Duško Mrduljaš

Medal record

Representing Yugoslavia

Men's rowing

Olympic Games

World Rowing Junior Championships

= Duško Mrduljaš =

Duško Mrduljaš (born 17 July 1951) is a former professional rower who won a bronze medal in the coxed pair at the 1980 Summer Olympics. He is also a businessman with philanthropic interests. He was born on 17 July 1951 in Split, Croatia. He finished high school in 1972 in Split and in 1979 graduated from the Faculty of Economics also in Split. He is married and has two children.

==Business career and charity work==
Working career began in the commercial enterprise "Dalma" in 1979 in Split on business planning and analysis. From 1983 to 1985 he was director of housing co-operative "Dalma", from 1985 to 1993, he was head of the commercial sector in the wholesale company "Dalma" and Croatian representative in the federal committee for trade promotion in Yugoslavia (1980–1984). He participated as a volunteer in Croatia War of Independence in 1991. After the war, he was active in veterans associations where he was president of the Association of Volunteers of the Croatian Navy and member of the Republican coordination associations came from the war on the state level. From 1993 to 1995 he performed the duties of building management for the UN. From 1996 to 1997 he was director of the "SS - Split". In 1996 he entered the entrepreneur and founded his own company ABA VELA d.o.o. in nautical tourism, which is being successful till nowadays.

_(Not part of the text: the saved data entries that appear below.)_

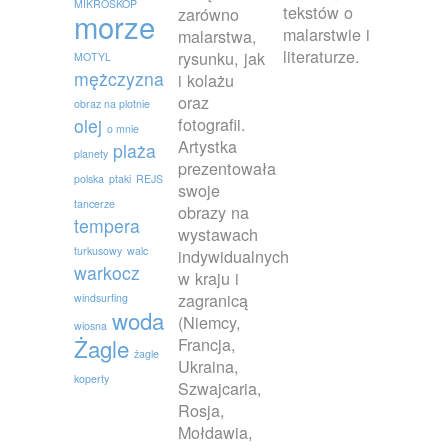
MIKROSKOP
tekstów o
zarówno
morze
malarstwie i
malarstwa,
literaturze.
rysunku, jak
MOTYL
mężczyzna
i kolażu
oraz
obraz na plotnie
fotografii.
olej
o mnie
Artystka
plaża
planety
prezentowała
polska
ptaki
REJS
swoje
tancerze
obrazy na
tempera
wystawach
turkusowy
walc
indywidualnych
warkocz
w kraju i
zagranicą
windsurfing
woda
(Niemcy,
wiosna
Francja,
Żagle
żagle
Ukraina,
koperty
Szwajcaria,
Rosja,
Mołdawia,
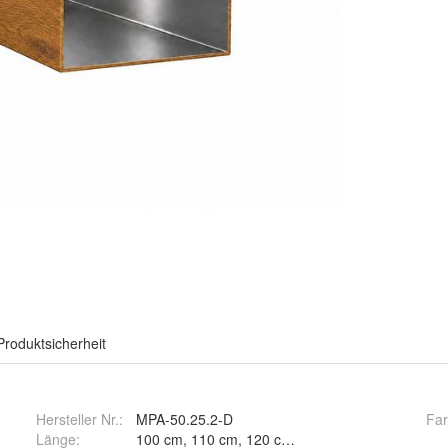
Produktsicherheit
Hersteller Nr.:
MPA-50.25.2-D
Fa
Länge
:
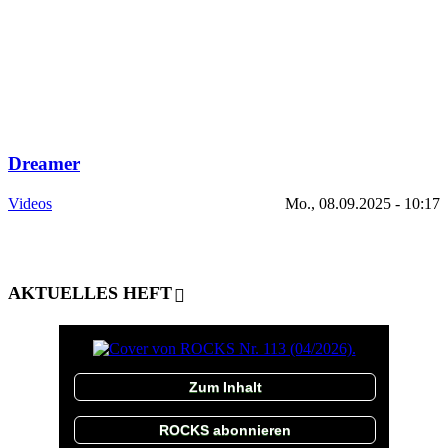
Dreamer
Videos
Mo., 08.09.2025 - 10:17
AKTUELLES HEFT
Zum Inhalt
ROCKS abonnieren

In between 2001 and 2002 he was the CEO of the biggest Croatian nautical company ACI from Opatija and was a member of the working group of the Government Office for the development of the strategy of tourism of the Republic of Croatia (2002 - 2003).

==Family==
His grandfather was a state representative in rowing, father and uncle champions of Europe in eights (1932) and the son Jure Mrduljaš of silver in the overall World Cup in coxless four. His mother was a national champion in swimming, his wife Vinka Mrduljas is multiple state champion in rowing, and brothers state champions in sailing.

==Sport==
Duško Mrduljaš participated in three Olympics (1972, 1976, 1980) and he is the winner of numerous international regattas. He won the Olympic bronze medal in coxed pair at the 1980 Summer Olympics in Moscow in 1980. He also won the bronze medal in the coxless pair at the World Junior Championships in Naples in 1969. He was the winner at the Mediterranean Games in Split in 1979. He won the gold medal at the Balkans championships for 7 times and national champion medal for 18 times.

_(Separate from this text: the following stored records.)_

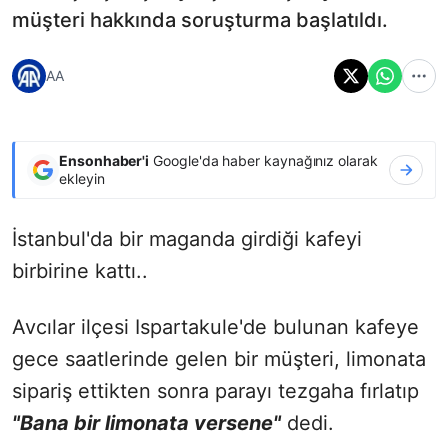
müşteri hakkında soruşturma başlatıldı.
AA
Ensonhaber'i
Google'da haber kaynağınız olarak
ekleyin
İstanbul'da bir maganda girdiği kafeyi
birbirine kattı..
Avcılar ilçesi Ispartakule'de bulunan kafeye
gece saatlerinde gelen bir müşteri, limonata
sipariş ettikten sonra parayı tezgaha fırlatıp
"Bana bir limonata versene"
dedi.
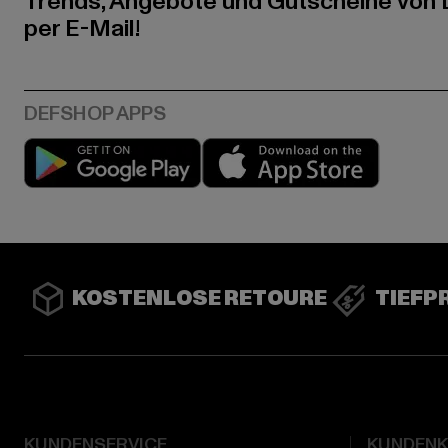
Trends, Angebote und Gutscheine von
per E-Mail!
Play market
App stor
KOSTENLOSE RETOURE
TIEFP
KUNDENSERVICE
KUNDEN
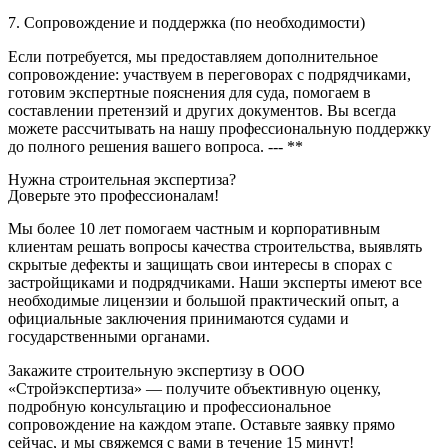
7. Сопровождение и поддержка (по необходимости)
Если потребуется, мы предоставляем дополнительное
сопровождение: участвуем в переговорах с подрядчиками,
готовим экспертные пояснения для суда, помогаем в
составлении претензий и других документов. Вы всегда
можете рассчитывать на нашу профессиональную поддержку
до полного решения вашего вопроса. --- **
Нужна строительная экспертиза?
Доверьте это профессионалам!
Мы более 10 лет помогаем частным и корпоративным
клиентам решать вопросы качества строительства, выявлять
скрытые дефекты и защищать свои интересы в спорах с
застройщиками и подрядчиками. Наши эксперты имеют все
необходимые лицензии и большой практический опыт, а
официальные заключения принимаются судами и
государственными органами.
Закажите строительную экспертизу в ООО
«Стройэкспертиза» — получите объективную оценку,
подробную консультацию и профессиональное
сопровождение на каждом этапе. Оставьте заявку прямо
сейчас, и мы свяжемся с вами в течение 15 минут!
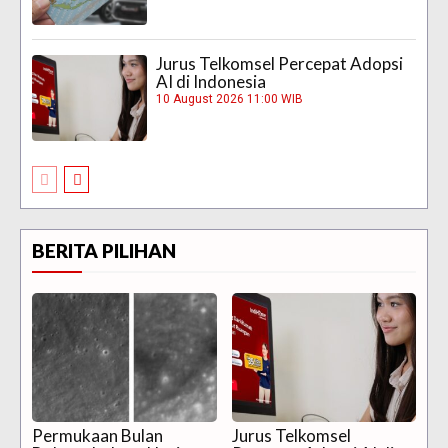
Jurus Telkomsel Percepat Adopsi
AI di Indonesia
10 August 2026 11:00 WIB
BERITA PILIHAN
Permukaan Bulan
Jurus Telkomsel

He won the gold medal in swimming at the military state championship. He competed and won in numerous sailing regattas in the class cruiser. As a long-time and experienced yachtsman he is representative of the Royal Nautical Club of London in Croatia. In addition to membership in the Croatian rowing club "Gusar" he is the member of the sailing club "Labud", and has long been a member of the ski club "Split", Mountaineering Society "Mosor", the diving club "Split" and chess club "Mornar". Duško Mrduljaš held numerous positions in various sporting bodies. He was the president of the Croatian Rowing Club HVK Gusar from Split (1984–1985), the president of the Sailing Club "Adriatic" in Opatija, a former Republican delegate for sports (1980–1984), a member of "SIZ" and Sports of the city of Split, rowing judge of Croatian Rowing Club since 1973 and an international rowing FISA judge.

He made contributions in Croatian Olympic Committee (2000 - ) as a delegate of Croatian Rowing association through three mandatory periods. As a member of the Assembly in the same period he was elected three times to the Council of the Croatian Olympic Committee (2000–2002; 2004–2008) . Through participation in the work of the COC he has made a significant contribution to the work of the sports organisations in Croatia, development of Croatian sport and realisation of a number of high-level sports achievements, among which is the rowing and the club HVK Gusar. As a Member of the Working Group Office of the Government for development of the Sports in 2007 he appointed the first commission for professional sports clubs that in his four-year term did an important role in the process of transformation of sports clubs in Croatia. With his work in the Committee for Professional Sports Clubs Duško Mrduljaš gave an important contribution to the successful realisation of this pioneering work.